Chinese President Xi Jinping launches Asia tour to boost China’s trade power

Chinese President Xi Jinping has launched a diplomatic tour across Asia to position Beijing as the global trade leader amid Washington’s unprecedented tariff war, NBC News reports.
As the White House hits key trade partners with steep tariffs, Xi Jinping is moving swiftly to fill the vacuum.
Starting in Vietnam — now facing a 46% US import duty — and continuing through Malaysia (24%) and Cambodia (49%), Xi is offering an alternative vision of global cooperation.
"A trade war and tariff war will produce no winner, and protectionism will lead nowhere," he declared in Vietnam’s Nhan Dan newspaper.

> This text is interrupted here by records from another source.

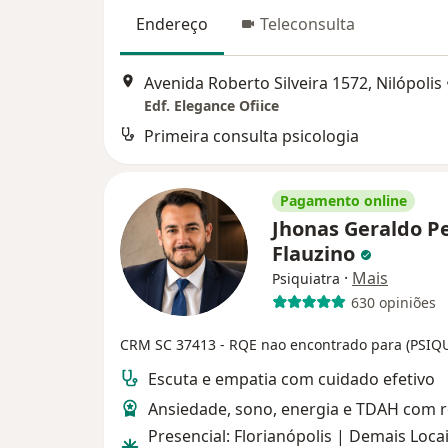
Endereço
Teleconsulta
Avenida Roberto Silveira 1572, Nilópolis
Edf. Elegance Ofiice
Primeira consulta psicologia
Pagamento online
Jhonas Geraldo P
Flauzino
·
Mais
Psiquiatra
630 opiniões
CRM SC 37413
- RQE nao encontrado para (PSIQ
Escuta e empatia com cuidado efetivo
Ansiedade, sono, energia e TDAH com 
Presencial: Florianópolis | Demais Locai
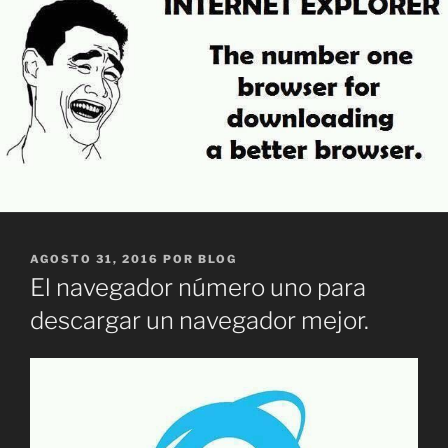
PUBLICADO
AGOSTO 31, 2016
POR
BLOG
EL
El navegador número uno para
descargar un navegador mejor.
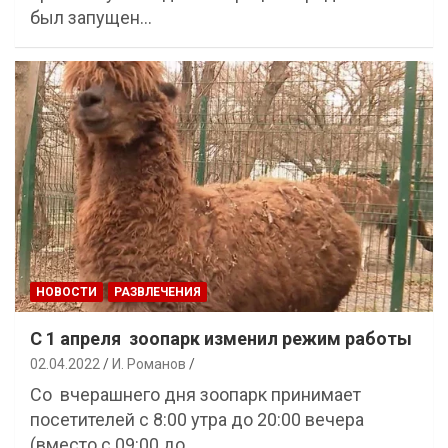
был запущен…
НОВОСТИ
РАЗВЛЕЧЕНИЯ
С 1 апреля зоопарк изменил режим работы
02.04.2022
И. Романов
Со вчерашнего дня зоопарк принимает
посетителей с 8:00 утра до 20:00 вечера
(вместо с 09:00 до…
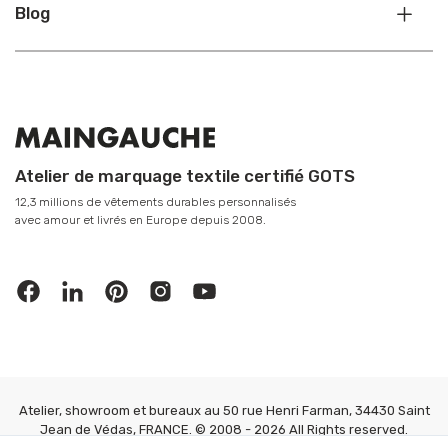
Blog
Atelier de marquage textile certifié GOTS
12,3 millions de vêtements durables personnalisés
avec amour et livrés en Europe depuis 2008.
Atelier, showroom et bureaux au 50 rue Henri Farman, 34430 Saint
Jean de Védas, FRANCE. © 2008 - 2026 All Rights reserved.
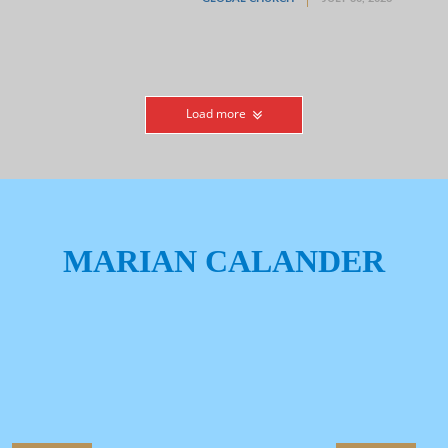
Load more
MARIAN CALANDER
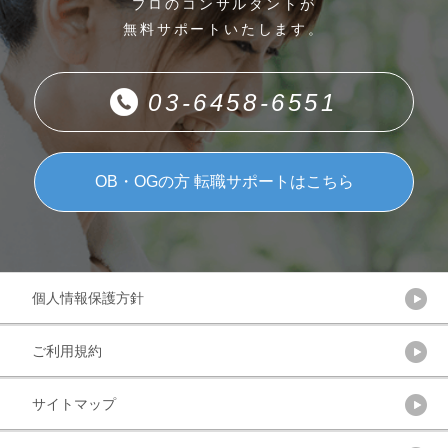
プロのコンサルタントが
無料サポートいたします。
03-6458-6551
OB・OGの方 転職サポートはこちら
個人情報保護方針
ご利用規約
サイトマップ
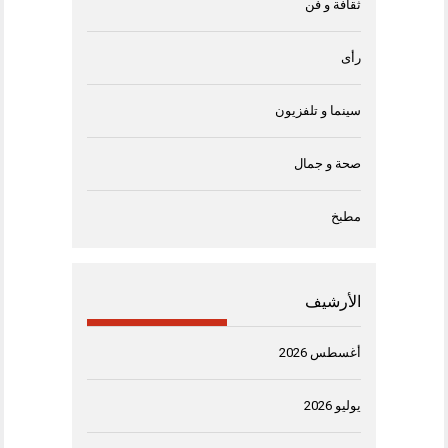
ثقافة و فن
رأى
سينما و تلفزيون
صحة و جمال
مطبخ
الأرشيف
أغسطس 2026
يوليو 2026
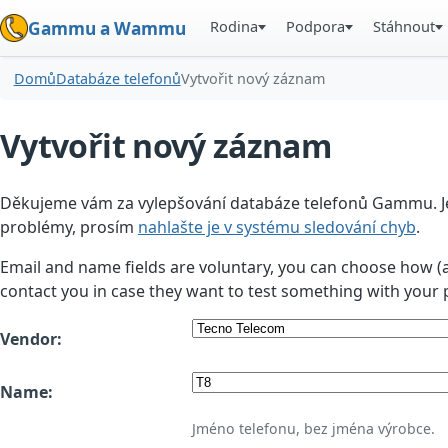
Rodina
Podpora
Stáhnout
Gammu a Wammu
Domů
Databáze telefonů
Vytvořit nový záznam
Vytvořit nový záznam
Děkujeme vám za vylepšování databáze telefonů Gammu. Jedn
problémy, prosím
nahlašte je v systému sledování chyb
.
Email and name fields are voluntary, you can choose how (
contact you in case they want to test something with your 
Vendor:
Name:
Jméno telefonu, bez jména výrobce.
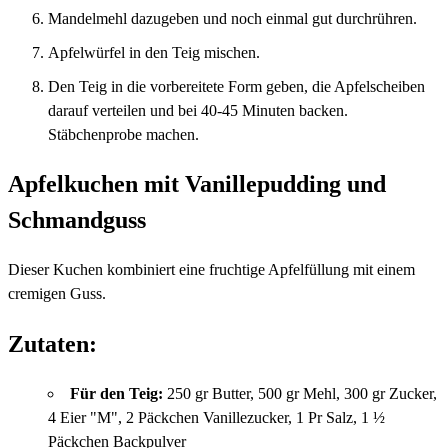
Mandelmehl dazugeben und noch einmal gut durchrühren.
Apfelwürfel in den Teig mischen.
Den Teig in die vorbereitete Form geben, die Apfelscheiben
darauf verteilen und bei 40-45 Minuten backen.
Stäbchenprobe machen.
Apfelkuchen mit Vanillepudding und
Schmandguss
Dieser Kuchen kombiniert eine fruchtige Apfelfüllung mit einem
cremigen Guss.
Zutaten:
Für den Teig:
250 gr Butter, 500 gr Mehl, 300 gr Zucker,
4 Eier "M", 2 Päckchen Vanillezucker, 1 Pr Salz, 1 ½
Päckchen Backpulver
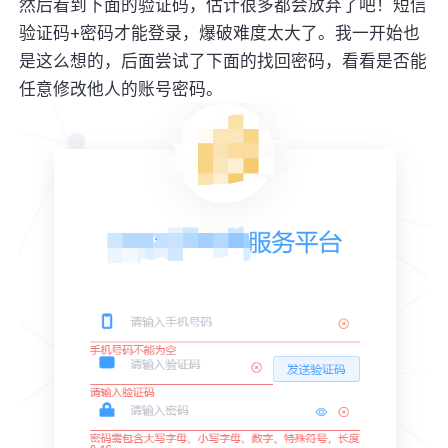
然后看到下面的验证码，估计很多都会放弃了吧！短信
验证码+密码才能登录，爆破难度太大了。我一开始也
是这么想的，后面尝试了下面的找回密码，看看是否能
任意修改他人的账号密码。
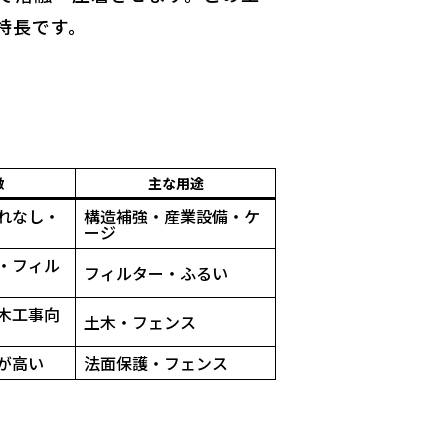
特長です。
徴
主な用途
れなし・
構造補強・産業設備・ケ
ージ
・フィル
フィルター・ふるい
木工事向
土木・フェンス
が高い
法面保護・フェンス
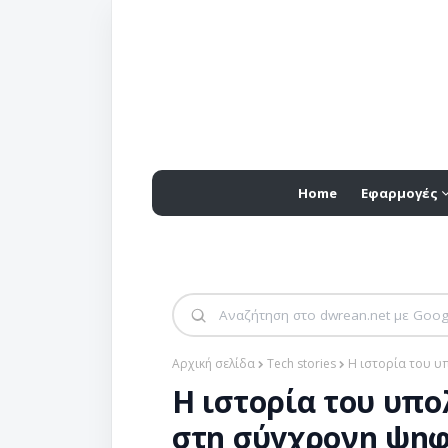
Home
Εφαρμογές
Αρχική σελίδα
Tech stories
Η ιστορία του υ
Η ιστορία του υπο
στη σύγχρονη ψηφ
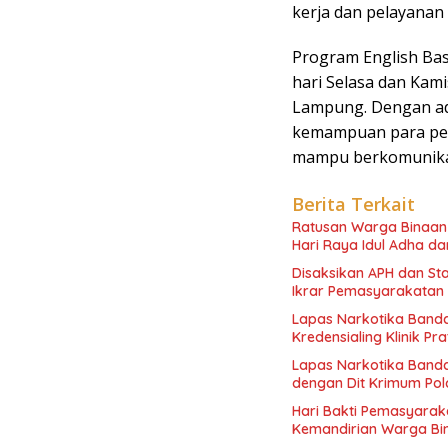
kerja dan pelayanan 
Program English Basi
hari Selasa dan Kami
Lampung. Dengan ad
kemampuan para pes
mampu berkomunikasi
Berita Terkait
Ratusan Warga Binaan Lapas 
Hari Raya Idul Adha d
Disaksikan APH dan S
Ikrar Pemasyarakatan B
Lapas Narkotika Band
Kredensialing Klinik P
Lapas Narkotika Bandar
dengan Dit Krimum Po
Hari Bakti Pemasyara
Kemandirian Warga Bi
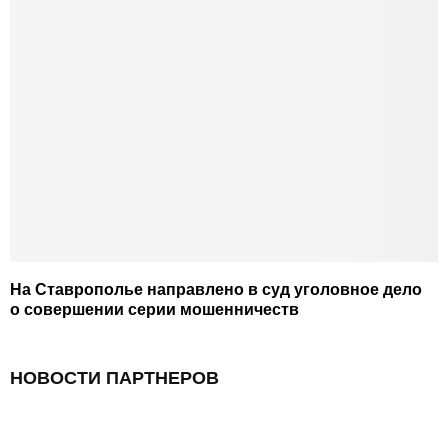
На Ставрополье направлено в суд уголовное дело
о совершении серии мошенничеств
НОВОСТИ ПАРТНЕРОВ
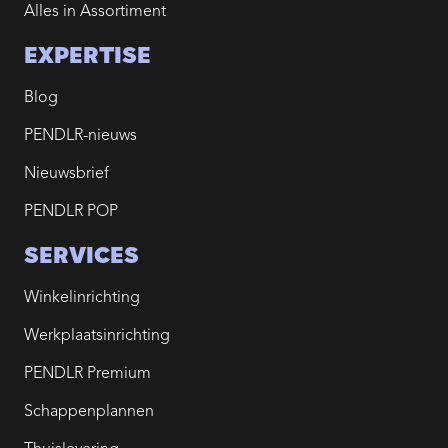
Alles in Assortiment
EXPERTISE
Blog
PENDLR-nieuws
Nieuwsbrief
PENDLR POP
SERVICES
Winkelinrichting
Werkplaatsinrichting
PENDLR Premium
Schappenplannen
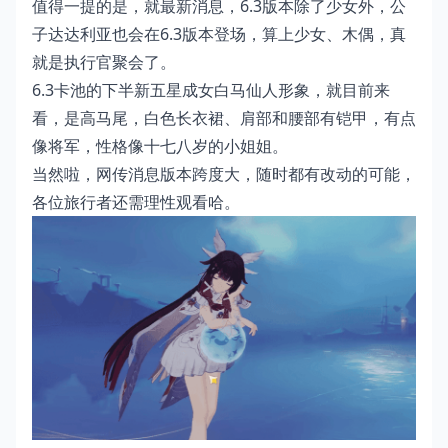
值得一提的是，就最新消息，6.3版本除了少女外，公
子达达利亚也会在6.3版本登场，算上少女、木偶，真
就是执行官聚会了。
6.3卡池的下半新五星成女白马仙人形象，就目前来
看，是高马尾，白色长衣裙、肩部和腰部有铠甲，有点
像将军，性格像十七八岁的小姐姐。
当然啦，网传消息版本跨度大，随时都有改动的可能，
各位旅行者还需理性观看哈。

In a meeting with Vietnamese leader To Lam, Xi called for unity in resisting "unilateral bullying" and defending global supply chains.

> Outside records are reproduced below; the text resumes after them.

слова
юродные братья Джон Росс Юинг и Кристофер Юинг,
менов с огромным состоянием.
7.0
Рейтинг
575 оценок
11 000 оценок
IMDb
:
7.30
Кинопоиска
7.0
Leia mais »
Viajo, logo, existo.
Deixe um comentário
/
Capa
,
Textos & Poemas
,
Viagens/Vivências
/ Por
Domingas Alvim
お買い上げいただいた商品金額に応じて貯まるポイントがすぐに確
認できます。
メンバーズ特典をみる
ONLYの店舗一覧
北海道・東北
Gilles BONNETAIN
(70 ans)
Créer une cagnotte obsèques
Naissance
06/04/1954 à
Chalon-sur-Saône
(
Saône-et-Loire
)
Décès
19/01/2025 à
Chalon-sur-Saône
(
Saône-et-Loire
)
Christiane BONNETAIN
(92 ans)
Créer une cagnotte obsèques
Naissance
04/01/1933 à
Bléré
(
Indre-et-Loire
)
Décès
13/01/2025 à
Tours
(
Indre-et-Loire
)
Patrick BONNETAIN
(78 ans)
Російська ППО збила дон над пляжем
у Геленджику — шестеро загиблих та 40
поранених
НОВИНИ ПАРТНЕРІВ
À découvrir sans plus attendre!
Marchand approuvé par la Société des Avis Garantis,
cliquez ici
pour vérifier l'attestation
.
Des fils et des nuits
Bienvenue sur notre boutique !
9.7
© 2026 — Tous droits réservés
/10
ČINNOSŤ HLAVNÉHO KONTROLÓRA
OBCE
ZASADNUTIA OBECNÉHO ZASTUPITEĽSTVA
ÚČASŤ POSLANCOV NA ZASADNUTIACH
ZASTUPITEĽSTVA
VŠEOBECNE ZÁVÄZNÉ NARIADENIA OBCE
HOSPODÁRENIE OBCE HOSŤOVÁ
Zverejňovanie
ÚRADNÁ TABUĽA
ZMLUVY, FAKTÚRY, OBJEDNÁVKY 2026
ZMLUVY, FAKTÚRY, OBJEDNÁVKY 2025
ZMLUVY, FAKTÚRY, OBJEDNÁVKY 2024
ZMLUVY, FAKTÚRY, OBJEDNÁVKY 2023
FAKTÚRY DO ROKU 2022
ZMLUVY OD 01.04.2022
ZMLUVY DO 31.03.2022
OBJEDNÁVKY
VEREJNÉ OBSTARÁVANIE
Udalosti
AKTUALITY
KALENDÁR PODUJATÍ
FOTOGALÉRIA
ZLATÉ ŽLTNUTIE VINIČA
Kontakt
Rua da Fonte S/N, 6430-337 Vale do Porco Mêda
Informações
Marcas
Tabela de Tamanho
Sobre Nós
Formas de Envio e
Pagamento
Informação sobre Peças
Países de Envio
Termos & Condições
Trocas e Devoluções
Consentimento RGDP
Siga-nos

According to Steve Tsang, director of the China Institute at SOAS University of London, "Xi sees Trump dismantling the global order — and he’s using that to rewrite the rules in China’s favor."
As Europe loses trust in the US, China builds new alliances
Simultaneously, Xi has turned his attention to the European Union.
During a visit to Spain, he urged Prime Minister Pedro Sánchez and other EU leaders to join China in safeguarding free trade.
"To go against the world is to isolate yourself," Xi said. The EU, meanwhile, is reconsidering its 45% tariff on Chinese electric vehicles — a move made more likely as the US continues threatening China with duties as high as 145%.
Experts say China is playing a calculated game: devaluing the yuan to support exports, reaffirming trade ties, and quietly holding over $700 billion in US government bonds as leverage.
At the same time, US allies like Japan and South Korea are feeling trapped — dependent on America for defense but economically tethered to China.
"You can’t ignore Beijing anymore," noted Kerry Brown, professor at King’s College London.
As the US shocked the world with tariffs of up to 104%, China condemned Trump’s 'trade tyranny' and called for global resistance — positioning itself as a stabilizing force in a fractured global economy.
With markets crashing and supply chains breaking down, analysts now warn that Trump’s runaway trade war is triggering a deepening global recession and a collapse of trust in the US as a reliable economic partner.